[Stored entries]

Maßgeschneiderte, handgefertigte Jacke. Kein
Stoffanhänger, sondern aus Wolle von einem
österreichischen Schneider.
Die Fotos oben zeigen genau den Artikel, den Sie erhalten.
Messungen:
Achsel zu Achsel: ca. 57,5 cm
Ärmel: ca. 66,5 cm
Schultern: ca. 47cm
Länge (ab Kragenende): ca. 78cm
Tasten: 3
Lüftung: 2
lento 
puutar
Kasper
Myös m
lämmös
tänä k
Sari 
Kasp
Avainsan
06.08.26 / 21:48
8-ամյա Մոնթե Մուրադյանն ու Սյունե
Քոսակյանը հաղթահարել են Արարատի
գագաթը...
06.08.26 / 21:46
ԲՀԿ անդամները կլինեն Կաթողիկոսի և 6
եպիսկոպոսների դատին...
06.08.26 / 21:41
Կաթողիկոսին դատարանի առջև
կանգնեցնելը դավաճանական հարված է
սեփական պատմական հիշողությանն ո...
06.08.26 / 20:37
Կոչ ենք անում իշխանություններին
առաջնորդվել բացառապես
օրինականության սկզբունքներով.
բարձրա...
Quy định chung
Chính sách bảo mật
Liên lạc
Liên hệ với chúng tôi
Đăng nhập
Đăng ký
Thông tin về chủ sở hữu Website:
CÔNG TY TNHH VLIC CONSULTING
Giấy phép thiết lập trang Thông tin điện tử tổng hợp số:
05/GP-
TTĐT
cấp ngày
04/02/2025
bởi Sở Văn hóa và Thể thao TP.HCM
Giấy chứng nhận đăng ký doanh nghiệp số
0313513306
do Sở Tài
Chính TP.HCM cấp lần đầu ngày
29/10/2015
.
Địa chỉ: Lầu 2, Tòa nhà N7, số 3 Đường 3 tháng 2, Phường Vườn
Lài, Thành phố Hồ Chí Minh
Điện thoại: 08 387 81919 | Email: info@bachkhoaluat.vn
--
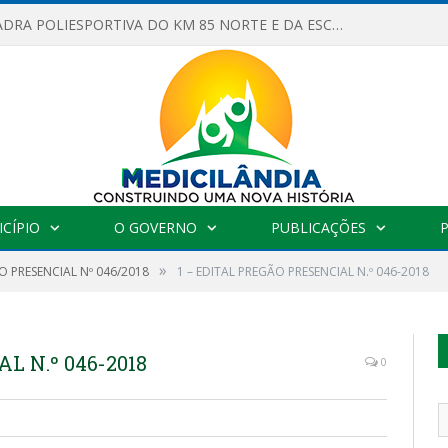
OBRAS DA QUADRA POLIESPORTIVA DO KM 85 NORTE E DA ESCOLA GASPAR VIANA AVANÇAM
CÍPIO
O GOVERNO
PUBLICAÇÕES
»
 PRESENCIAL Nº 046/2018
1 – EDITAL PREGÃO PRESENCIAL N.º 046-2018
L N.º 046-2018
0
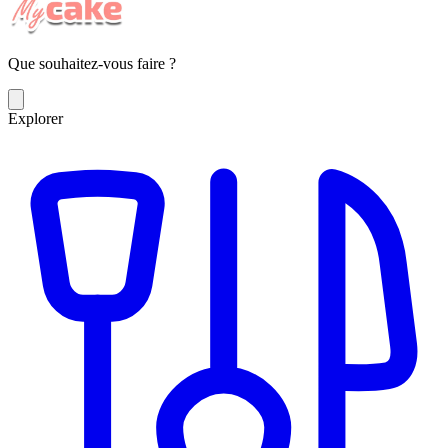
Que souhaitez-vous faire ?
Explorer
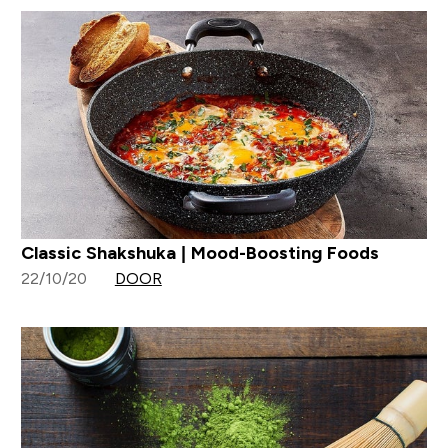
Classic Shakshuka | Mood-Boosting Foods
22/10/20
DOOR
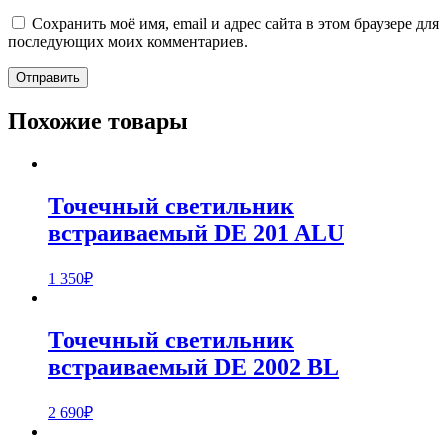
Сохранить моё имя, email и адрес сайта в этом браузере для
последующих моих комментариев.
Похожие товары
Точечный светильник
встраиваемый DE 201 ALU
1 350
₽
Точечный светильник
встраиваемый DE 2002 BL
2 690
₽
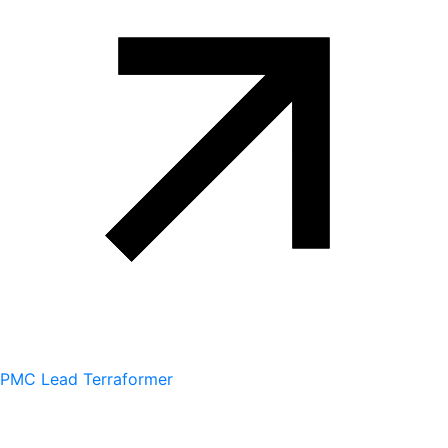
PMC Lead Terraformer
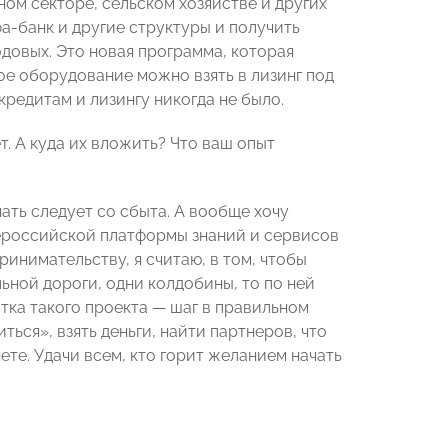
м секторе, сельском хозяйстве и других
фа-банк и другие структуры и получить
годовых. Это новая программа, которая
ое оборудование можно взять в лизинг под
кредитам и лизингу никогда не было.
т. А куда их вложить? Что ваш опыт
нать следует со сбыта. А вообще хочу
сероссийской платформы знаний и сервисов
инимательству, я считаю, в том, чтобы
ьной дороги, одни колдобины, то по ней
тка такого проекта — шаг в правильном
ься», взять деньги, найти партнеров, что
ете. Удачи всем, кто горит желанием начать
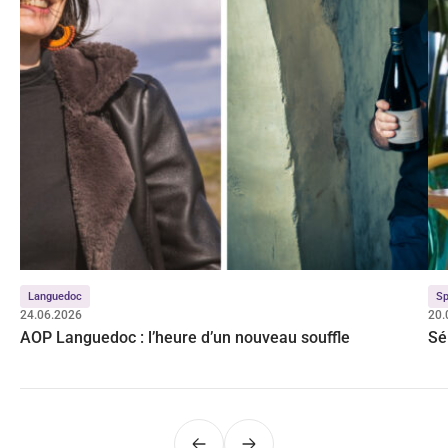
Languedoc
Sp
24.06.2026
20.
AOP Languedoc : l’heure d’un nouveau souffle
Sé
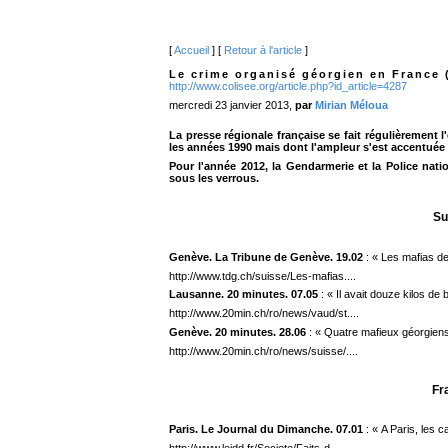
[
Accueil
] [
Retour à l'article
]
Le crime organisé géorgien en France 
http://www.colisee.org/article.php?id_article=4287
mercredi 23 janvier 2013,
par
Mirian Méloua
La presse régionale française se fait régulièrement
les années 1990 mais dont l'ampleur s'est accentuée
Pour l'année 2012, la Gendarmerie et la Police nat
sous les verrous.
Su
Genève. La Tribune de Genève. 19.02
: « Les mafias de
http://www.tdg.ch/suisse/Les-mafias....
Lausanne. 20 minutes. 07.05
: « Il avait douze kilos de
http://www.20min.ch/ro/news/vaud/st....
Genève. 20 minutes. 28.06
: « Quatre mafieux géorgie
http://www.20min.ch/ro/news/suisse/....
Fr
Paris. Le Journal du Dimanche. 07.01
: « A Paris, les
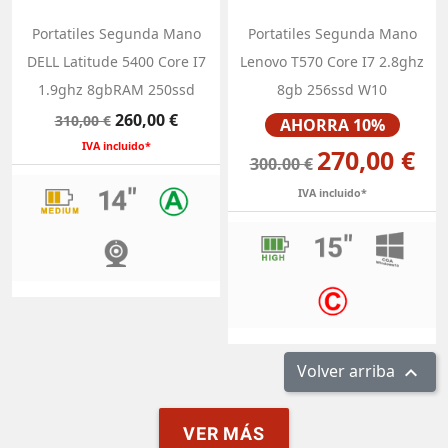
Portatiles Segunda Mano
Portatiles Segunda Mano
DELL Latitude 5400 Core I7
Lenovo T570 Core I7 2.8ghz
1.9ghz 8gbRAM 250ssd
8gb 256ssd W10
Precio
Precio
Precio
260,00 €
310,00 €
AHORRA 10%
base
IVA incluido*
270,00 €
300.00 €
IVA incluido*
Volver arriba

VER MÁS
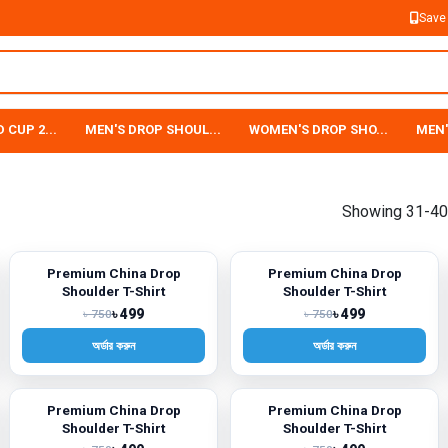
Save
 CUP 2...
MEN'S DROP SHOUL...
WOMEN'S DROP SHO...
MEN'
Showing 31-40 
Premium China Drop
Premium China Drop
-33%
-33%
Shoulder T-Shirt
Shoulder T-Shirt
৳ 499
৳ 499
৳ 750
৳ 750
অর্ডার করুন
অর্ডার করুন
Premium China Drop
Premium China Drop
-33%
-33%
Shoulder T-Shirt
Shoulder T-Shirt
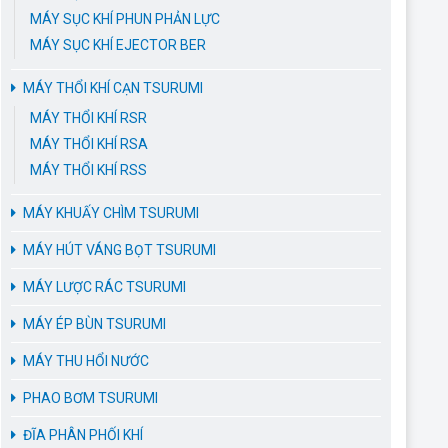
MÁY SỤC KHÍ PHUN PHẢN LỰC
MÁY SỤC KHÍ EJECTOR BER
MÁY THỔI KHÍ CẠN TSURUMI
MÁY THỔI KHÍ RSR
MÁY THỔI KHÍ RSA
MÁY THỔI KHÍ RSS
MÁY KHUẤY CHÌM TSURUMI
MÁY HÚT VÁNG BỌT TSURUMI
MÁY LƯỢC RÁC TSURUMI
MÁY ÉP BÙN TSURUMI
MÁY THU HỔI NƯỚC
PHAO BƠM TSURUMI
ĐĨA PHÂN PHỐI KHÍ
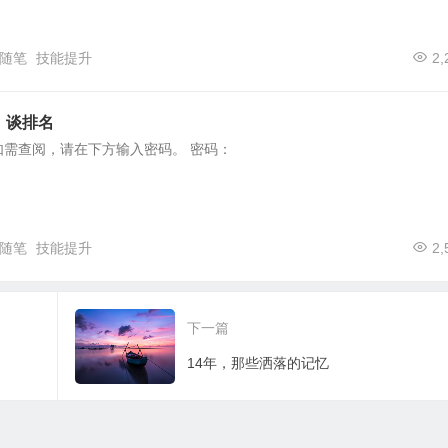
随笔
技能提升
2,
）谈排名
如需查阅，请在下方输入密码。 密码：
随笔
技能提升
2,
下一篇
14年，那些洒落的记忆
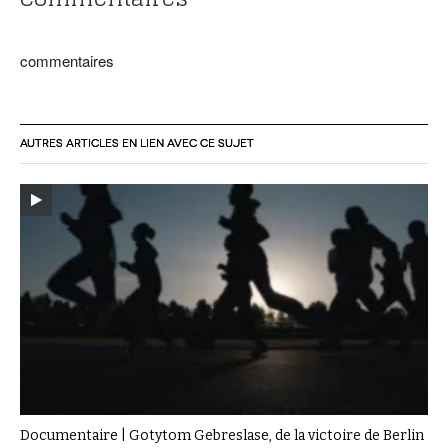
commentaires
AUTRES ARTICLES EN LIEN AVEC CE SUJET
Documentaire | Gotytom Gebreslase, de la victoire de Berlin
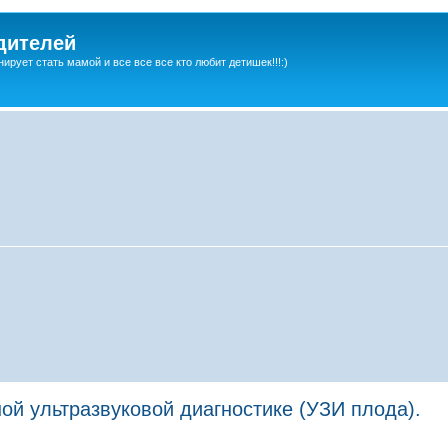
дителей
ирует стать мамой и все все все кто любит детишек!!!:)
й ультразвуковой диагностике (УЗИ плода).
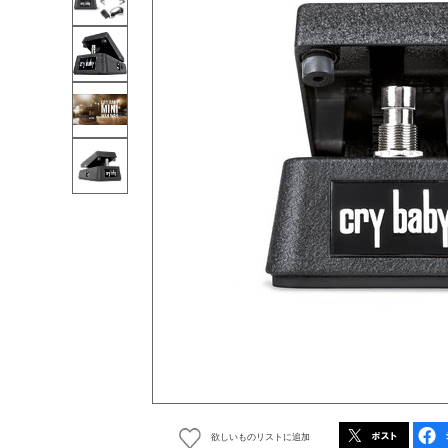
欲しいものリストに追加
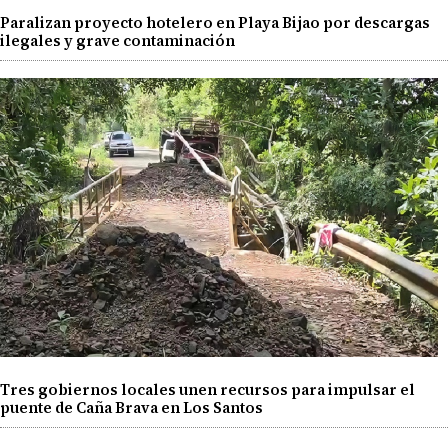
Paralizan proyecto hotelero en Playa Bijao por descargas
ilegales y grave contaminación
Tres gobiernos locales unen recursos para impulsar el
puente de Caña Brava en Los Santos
...
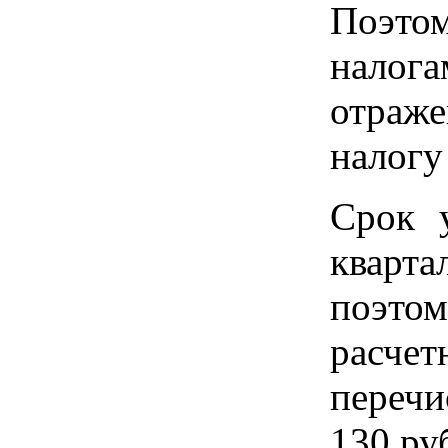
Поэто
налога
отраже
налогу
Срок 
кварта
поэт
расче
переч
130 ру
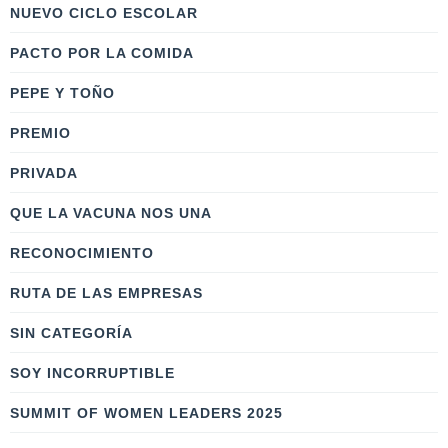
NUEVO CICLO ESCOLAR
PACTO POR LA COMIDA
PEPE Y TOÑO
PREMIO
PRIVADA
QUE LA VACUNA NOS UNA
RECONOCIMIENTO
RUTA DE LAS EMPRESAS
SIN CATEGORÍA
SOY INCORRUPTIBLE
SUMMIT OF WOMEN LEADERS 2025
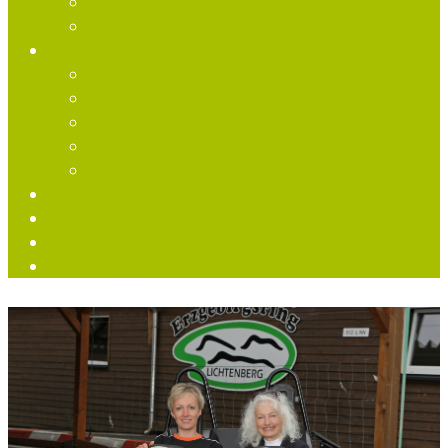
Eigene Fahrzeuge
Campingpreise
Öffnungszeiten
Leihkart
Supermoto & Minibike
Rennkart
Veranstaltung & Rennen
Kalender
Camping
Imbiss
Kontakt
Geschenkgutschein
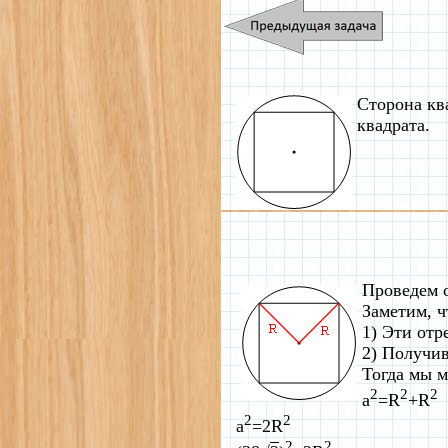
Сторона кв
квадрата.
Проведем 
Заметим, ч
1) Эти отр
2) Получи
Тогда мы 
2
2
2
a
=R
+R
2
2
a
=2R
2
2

- **Task to complete**
Each line of the entries that contains the word "встраиваемый" should be listed.

- **Exercise output**
встраиваемый DE 201 ALU
встраиваемый DE 2002 BL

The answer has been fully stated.